For some strange reasons we, as science educators, until very recently have forgotten that Story could be a powerful form of education in our own subject of science. Yet behind every advance in science there is a human story. New scientific knowledge is always the outcome of human endeavour, some of it relatively short, but for much of it quite prolonged as the scientists concerned worked away in their laboratories, experiencing disappointments, blockages and triumphs. But during these weeks, months and years, there were still other relationships to sustain, other things to attend to, funds and support to be found, rival groups to watch, etc, etc.. The story of the deciphering of the double helix structure of DNA by Watson and Crick in the 1960s was as exciting as any detective story.
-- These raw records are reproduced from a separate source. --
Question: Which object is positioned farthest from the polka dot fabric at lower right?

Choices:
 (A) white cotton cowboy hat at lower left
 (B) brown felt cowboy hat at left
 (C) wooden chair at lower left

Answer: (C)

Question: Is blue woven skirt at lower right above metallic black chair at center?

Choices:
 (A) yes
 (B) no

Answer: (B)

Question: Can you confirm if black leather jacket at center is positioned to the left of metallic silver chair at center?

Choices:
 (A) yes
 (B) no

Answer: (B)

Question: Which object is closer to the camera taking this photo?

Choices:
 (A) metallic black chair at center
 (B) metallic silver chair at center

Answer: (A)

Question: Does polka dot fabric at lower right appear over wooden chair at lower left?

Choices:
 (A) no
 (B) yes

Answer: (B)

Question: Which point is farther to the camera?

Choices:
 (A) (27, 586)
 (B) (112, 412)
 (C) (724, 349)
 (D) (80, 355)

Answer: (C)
When Marie Curie's life story and her struggle to isolate the new element radium was published and then made into a film it inspired a generation of young women in the 1940s to enrol for scientific studies.
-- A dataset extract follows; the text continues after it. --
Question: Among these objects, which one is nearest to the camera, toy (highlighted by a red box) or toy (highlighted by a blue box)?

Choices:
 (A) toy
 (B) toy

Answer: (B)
I used the word "forgotten" deliberately because I myself have been reminded, through a current research project, of the powerful influence The Harvard Case Histories in Experimental Science had in the 1950s on a number of the pioneers of science education research who I have been interviewing. Inspired by James B Conant, a leader in science and in the university scene in the USA, these Case Histories told the stories of great developments in science like The Rise and Fall of the Caloric Theory and of The Atomic Molecular Theory from the inside, getting the reader to share the mind issues that these scientists were grappling with. Ironically, these Case Histories were produced not for use with science students but for use in undergraduate classes at Harvard University for law and humanities students. They did, however, become models for the physics curriculum project in the 1960s that became known as Harvard Project Physics. Its materials were, I remember, so very humanly different from PSSC Physics that appeared a few years earlier. The latter set the style of a dehumanised, conceptual approach to school physics that, alas, has been so dominant in schools everywhere since that time.